Page 68 of Stalk the Sky

At least she’d succeeded in keeping him from firing his gun.

With a roar, the dwarves surged forward. They were on the Mongavarians within seconds, swinging their hammers and taking them down.

Pip stayed where she was behind the pillar, her hands shaking on the gun so much that she couldn’t rack the slide back to put another round into the chamber.

Baragh halted next to her, carefully extracting the gun from her hands. “You did well.”

Pip swallowed and nodded, her legs and hands still trembling.

The crew leader, Yamrarlig, sauntered back toward her, his hammer resting on his shoulder.

Pip rested her head against the pillar behind her as she glanced up at him. “You arrived just in time.”

Yamrarlig patted the handle of his hammer. “The troll warriors had all the fun below, so we thought we’d see about fending off the attack up here. We took out a few of those pesky buggers on our way up here. Cleared the stairwell out.”

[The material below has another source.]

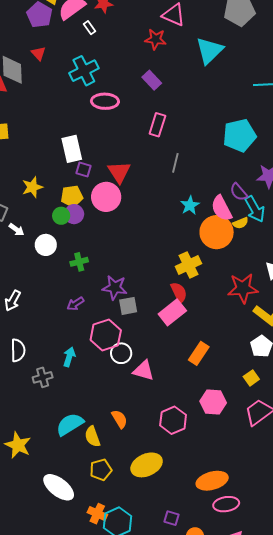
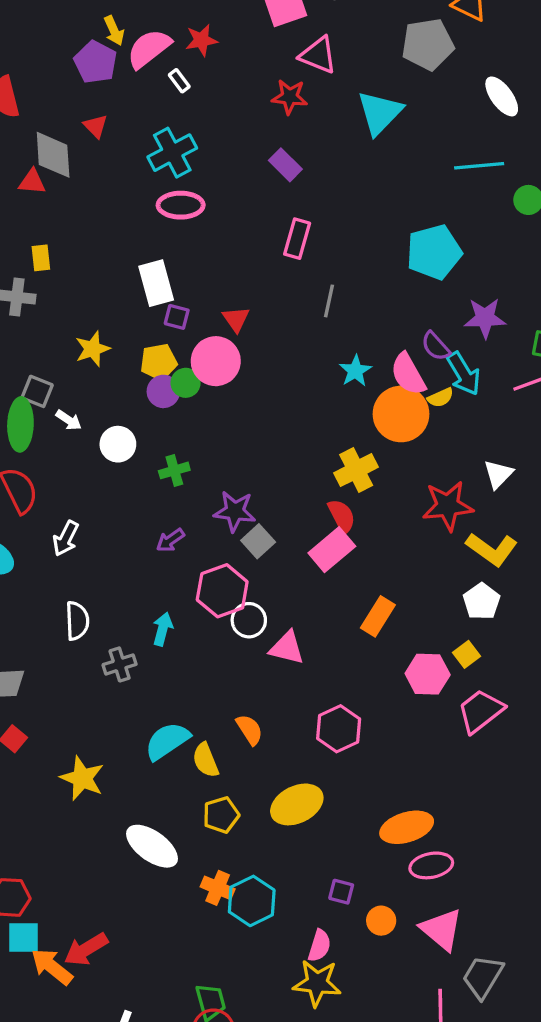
pink ellipse: (105, 101) -> (181, 205), moved
red triangle: (119, 172) -> (236, 319), size x0.7
green circle: (61, 216) -> (186, 383), moved
gray square: (128, 306) -> (258, 541), turned -30
pink hexagon: (213, 402) -> (428, 674), moved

Good. Then Pip didn’t have to worry about the Mongavarians who had gotten past them in the initial chaos.

As Pip straightened, a huge thump shuddered the stone beneath their feet. Another whistling sound filled the air a moment before something slammed into the dirt of the airfield just outside the hangar’s mouth.

“What was that?” Pip braced herself against the pillar. Those hadn’t been explosions like the bombs the airships had dropped on Fort Linder and Bridgetown.

Baragh’s brow furrowed as he moved toward the hangar mouth. “Those were shells from the big guns of a battleship. Some of the Mongavarian ships must have broken through.”

With a range of nearly fifteen miles, the Mongavarians wouldn’t have to get far into the ice floes to shell Dar Goranth.

Calling up her magic again, Pip jogged for the mouth of the hangar, circling around where the dwarves were securing the Mongavarian soldiers with great alacrity. At the opening, she halted.

Some of the fog had burned off. Flashes, smoke, and gouts of flames marked the furious naval battle at the edge of the ice floes. The main Mongavarian fleet didn’t seem to have moved as far into the ice floes as the leaders had hoped. But a contingent of Mongavarian ships had fought their way through and now ranged several miles out with their guns facing the harbor.

Above the ships, several airships with the blue and white stripes of Mongavaria headed in their direction as well.

Pip clenched her fists, her heart pounding.

Whatever the battle plan, it had gone horribly wrong somewhere. Dar Goranth would soon be under heavy bombardment, and Fieran wasn’t here to stop it.

As Fieran bore down on another airship, the sun broke through the clouds, burning away some of the fog below.

Ships arrayed on the ocean below, blasting away at each other. Even as he watched, another ship listed to the side before rolling over and heading for the bottom.

More ships seemed to be dueling farther out. Fieran couldn’t get a good look between the lingering fog and the smoke and the airships all around, but it appeared the flank of the Mongavarian battle line had intercepted Battlegroup Hammer, preventing them from pinching the Mongavarians between them as planned.

He had no more time for gawking at the rest of the battle. The airship’s gunners opened fire on him, though they were simply wasting their bullets. Fieran’s magic ate the bullets before they got anywhere close to him.

A swarm of Mongavarian aeroplanes dove around the nearest airship, bearing down on Fieran.

“I got the one on the left!” Stickyfingers was already letting loose a burst of gunfire even as he and Holleran swooped in from the left.

“The ones on the right are ours.” Pretty Face and Lije roared from somewhere above Fieran.

Fieran tried to ignore the other aerial battles going on around him. He tucked his aeroplane close to the airship so that no one would dart in between before he let his magic rage. It burned through his veins, licking over the airship, consuming the canvas, melting the metal.

With a groan, the metal ramp collapsed, falling through the air balloons and tearing apart what was left of the dirigible. The airship’s wreckage plunged from the sky, trailing black, acrid smoke.

Even as that airship fell, two more Mongavarian airships converged on Fieran, their machine guns blasting away as they flew one above the other.

Fieran headed straight for the lower airship, his magic dancing over his aeroplane’s wings and before his eyes. When he was nearly upon the airship, he shoved the rudder, pulling hard on the stick. His aeroplane banked hard, the force pressing his rear end hard into the barely padded seat.

Straining to hold the stick with one hand, he held out the other and unleashed his magic. Bolts of blue magic burned through the canvas and the air balloons.